Alguns clientes obstinados tentaram descobrir por si próprios. Encontramos um vídeo no TikTok com uma consumidora preocupada que aparentemente abriu uma das latas e encontrou apenas uma substância que parecia concreto.
“Se você estiver pensando em comprar um desses biocuradores da Tesla, não desperdice seu dinheiro”, afirma ela.
A empresa não informa quais são os possíveis ingredientes ativos incluídos dentro das latas. Mas eles disseram por e-mail: “Existe muito mais acontecendo com a nossa tecnologia do que a vista alcança”.
E, embora eles afirmassem que os geradores Tesla não se destinam a substituir cuidados médicos, eles também apresentaram novos argumentos sobre curas e afirmaram: “Os benefícios à saúde não têm preço”.
A Tesla BioHealing e a 90.10 nos indicaram milhares de testemunhos positivos de clientes. E, apesar da afirmação em destaque no website da companhia, de que a 90.10 oferece “medicina por frequências quânticas com provas científicas”, o executivo-chefe da 90.10, Oliver Schalke, afirmou que “não é um produto médico e nunca pretendeu ser”.
Como, então, as companhias de MedBeds estão autorizadas a oferecer seus produtos, que indicam efeitos milagrosos, escapando de todas as supervisões dos órgãos reguladores?

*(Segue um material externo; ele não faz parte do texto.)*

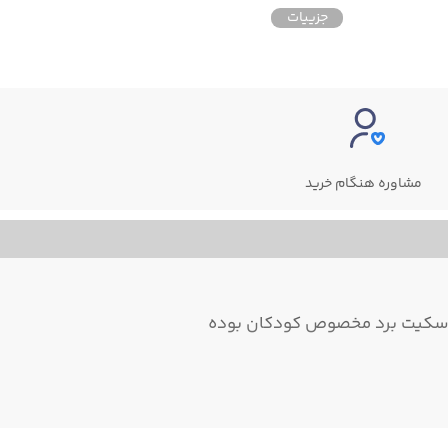
جزییات
جزییات
مشاوره هنگام خرید
ین اسکیت برد مخصوص کودکان بوده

O psiquiatra aposentado Steven Barrett vem investigando argumentos questionáveis no setor de saúde há décadas. Segundo ele, parte da culpa é do órgão regulador de produtos médicos dos Estados Unidos, a FDA, equivalente à Anvisa (Agência Nacional de Vigilância Sanitária) no Brasil.
“O registro na FDA é solicitado por qualquer fabricante que deseje vender produtos, mas ele significa apenas que você notificou à FDA que você existe”, afirma ele.
A Tesla BioHealing e outras empresas anunciam que são registradas na FDA, mas isso quer dizer muito pouca coisa.
“O registro na FDA não diz nada sobre a utilidade ou não de um aparelho”, afirma Barrett.
Quando o assunto são as afirmações vagas sobre bem estar geral ou indicações sem comprovação sobre aumento da energia, as autoridades “não fazem quase nada a respeito”, segundo ele.
Barrett fala com um tom de desânimo, talvez por falta dos “biofótons” das MedBeds. Mas o mais provável é que seja o resultado de passar décadas a fio acompanhando afirmações duvidosas sobre tratamentos de saúde.
“Se eu acho que a exposição ao que quer que seja que estão dando para você na cama está fazendo você ter mais energia? Tenho sérias dúvidas quanto a isso”, afirma ele.
De fato, quando comecei a dirigir na longa noite de volta de East Dubuque para casa sob o céu nublado, claramente notei uma redução da minha energia de força vital.
*Com reportagem de Elizabeth Hotson e Shayan Sardarizadeh.